There would likely be a lively debate about the start of the subsea processing era.

Some might date it back to the Troll Pilot project, the subsea separation and water reinjection system offshore Norway by Norsk Hydro in the late 1990s, or maybe even Lufeng 13-1, Statoil’s Chinese floater project from the mid-1990s that featured a seabed pumping module to assist in the recovery of the heavy-ish oil.

For me, it would probably be Statoil’s Tordis subsea separation, boosting and injection system, which was ordered in 2005 and came onstream three years later. Troll Pilot was a bit of a false dawn—it seemed to presage the arrival of more such systems, but it did not. While it was more than a glorified R&D project—Hydro had a genuine requirement for a solution to an apparent projected overabundance of produced water at Troll C—it would be five years before another application came along.

Tordis was, at least according to Statoil, the first commercial application of subsea separation, meaning the system would recover an additional 35 MMbbl of oil (at 2005’s $55/bbl oil price) with the revenue from that production far exceeding the $275 million price tag.

Like its predecessor at Troll, it had a teething problem that had nothing to do with the technology of the separation system. At Troll Pilot, it was the shrouding on the high-power connector that failed and set back full operation by more than six months, while at Tordis, it was a water disposal well drilled into the wrong (i.e., unsealed) strata, which percolated to the seabed and then to the surface.

So why rehash these old stories? Subsea processing is seen as an expensive add-on to facilitate the extra production that makes deepwater developments profitable, and it might just be shelved in the current climate. So is it still economically viable and accessible in a low-price era?

There might be a grain of truth in the “high-cost” perception, but it is not the whole story.

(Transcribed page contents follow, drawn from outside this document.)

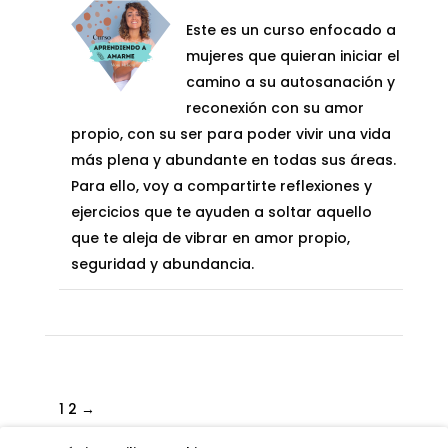
es:
precio
precio
297,00€.
Este es un curso enfocado a
149,00€.
original
actual
mujeres que quieran iniciar el
era:
es:
camino a su autosanación y
1.397,00€.
597,00€.
reconexión con su amor
propio, con su ser para poder vivir una vida
más plena y abundante en todas sus áreas.
Para ello, voy a compartirte reflexiones y
ejercicios que te ayuden a soltar aquello
que te aleja de vibrar en amor propio,
seguridad y abundancia.
1
2
→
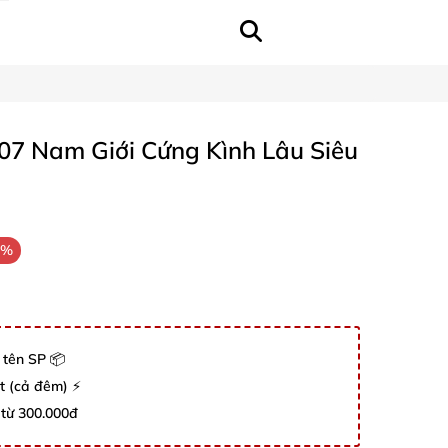
07 Nam Giới Cứng Kình Lâu Siêu
2%
 tên SP 📦
út (cả đêm) ⚡
 từ 300.000đ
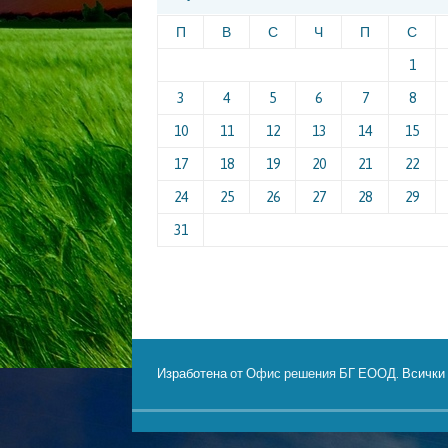
П
В
С
Ч
П
С
1
3
4
5
6
7
8
10
11
12
13
14
15
17
18
19
20
21
22
24
25
26
27
28
29
31
Изработена от
Офис решения БГ ЕООД
. Всички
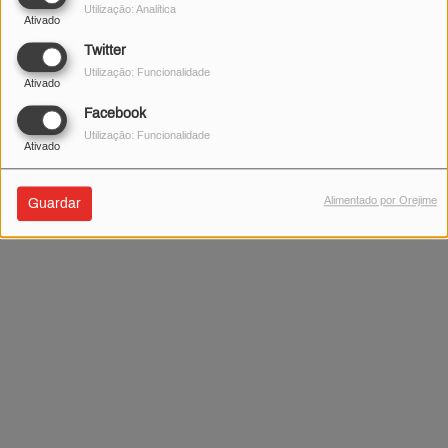
Utilização: Analítica
Ativado
Twitter
Utilização: Funcionalidade
Ativado
Facebook
Utilização: Funcionalidade
Ativado
.
Alimentado por Orejime
Guardar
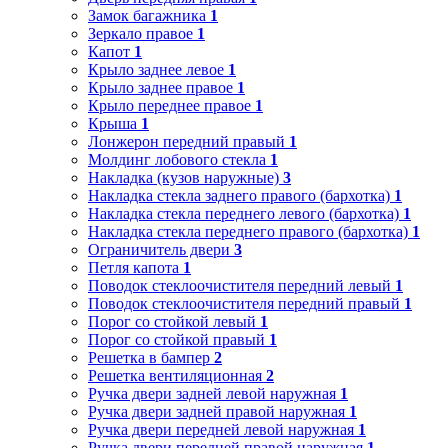
Замок багажника
1
Зеркало правое
1
Капот
1
Крыло заднее левое
1
Крыло заднее правое
1
Крыло переднее правое
1
Крыша
1
Лонжерон передний правый
1
Молдинг лобового стекла
1
Накладка (кузов наружные)
3
Накладка стекла заднего правого (бархотка)
1
Накладка стекла переднего левого (бархотка)
1
Накладка стекла переднего правого (бархотка)
1
Ограничитель двери
3
Петля капота
1
Поводок стеклоочистителя передний левый
1
Поводок стеклоочистителя передний правый
1
Порог со стойкой левый
1
Порог со стойкой правый
1
Решетка в бампер
2
Решетка вентиляционная
2
Ручка двери задней левой наружная
1
Ручка двери задней правой наружная
1
Ручка двери передней левой наружная
1
Ручка двери передней правой наружная
1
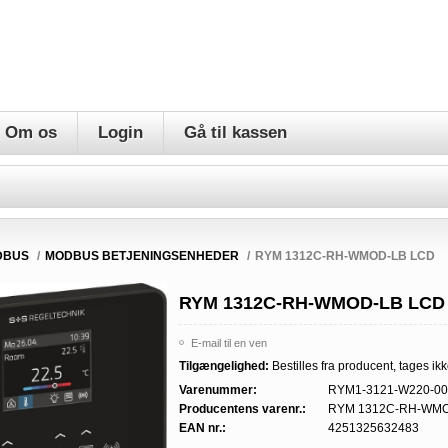
Om os
Login
Gå til kassen
DBUS
/
MODBUS BETJENINGSENHEDER
/
RYM 1312C-RH-WMOD-LB LCD
RYM 1312C-RH-WMOD-LB LCD
E-mail til en ven
Tilgængelighed:
Bestilles fra producent, tages ikk
Varenummer:
RYM1-3121-W220-00
Producentens varenr.:
RYM 1312C-RH-WMO
EAN nr.:
4251325632483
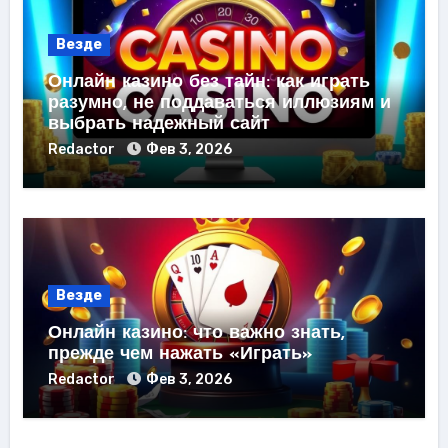
Везде
Онлайн казино без тайн: как играть
разумно, не поддаваться иллюзиям и
выбрать надежный сайт
Redactor
Фев 3, 2026
Везде
Онлайн казино: что важно знать,
прежде чем нажать «Играть»
Redactor
Фев 3, 2026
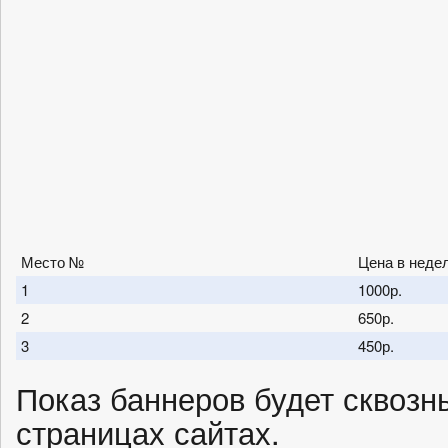
Место №
Цена в неде
1
1000р.
2
650р.
3
450р.
Показ баннеров будет сквозны
страницах сайтах.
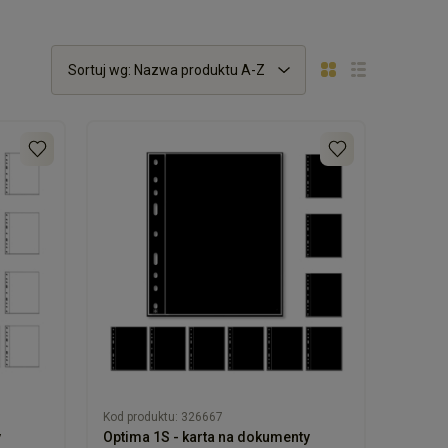
Sortuj wg:
Nazwa produktu A-Z
ązowy, błękitny
Kod produktu:
326667
y
Optima 1S - karta na dokumenty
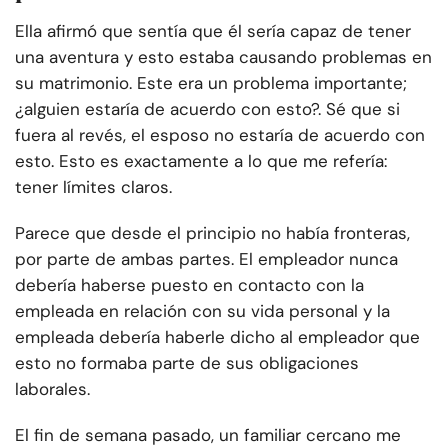
Ella afirmó que sentía que él sería capaz de tener
una aventura y esto estaba causando problemas en
su matrimonio. Este era un problema importante;
¿alguien estaría de acuerdo con esto?. Sé que si
fuera al revés, el esposo no estaría de acuerdo con
esto. Esto es exactamente a lo que me refería:
tener límites claros.
Parece que desde el principio no había fronteras,
por parte de ambas partes. El empleador nunca
debería haberse puesto en contacto con la
empleada en relación con su vida personal y la
empleada debería haberle dicho al empleador que
esto no formaba parte de sus obligaciones
laborales.
El fin de semana pasado, un familiar cercano me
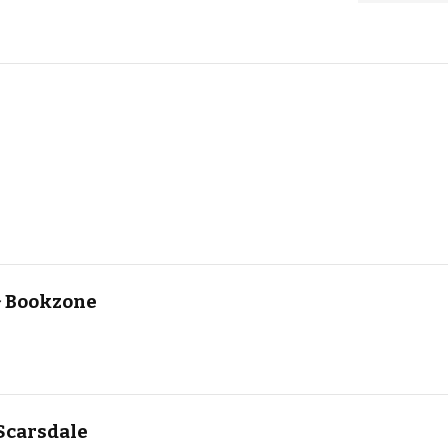
 ~ Bookzone
Scarsdale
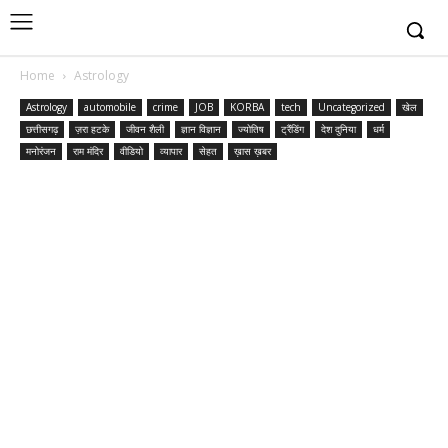
Home
Astrology
Astrology
automobile
crime
JOB
KORBA
tech
Uncategorized
खेल
छत्तीसगढ़
ज़रा हटके
जीवन शैली
ज्ञान विज्ञान
ज्योतिष
ट्रैंडिंग
देश दुनिया
धर्म
मनोरंजन
राम मंदिर
वीडियो
व्यापार
सेहत
ख़ास ख़बर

Two points: First, what followed Tordis was Total’s Pazflor, a development that aimed to produce from multiple reservoirs with two different types of oil. Without the subsea separation system, the heavier Miocene oil could not be produced. This also was the first development in which subsea separation was in the base case.

In addition, there have been a considerable number of boosting systems, such as on Ceiba and Topacio in Equatorial Guinea, Azurite in the Congo and Exeter-Mutineer in Australia, that made the projects fly.

Of more significance is the potential cost-saving element in another of the technologies under the subsea processing umbrella—subsea raw water injection (SSRWI).

This has been one of my pet favorites, which has so much going for it now and which will increase as time goes by, with ever-more long-distance tiebacks planned. There have been several SSRWI projects with different raisons d’être. The first was Columba in the U.K. sector, where a major brownfield engineering exercise was avoided by putting everything on the seabed with the only link to its host being a power umbilical.

The second was Tyrihans, where Statoil avoided the cost of a 43-km (27-mile) pipeline and the requisite topside water cleanup, pumping and power equipment to provide water for injection.

It is a no-brainer. SSRWI is the coming technology at any price.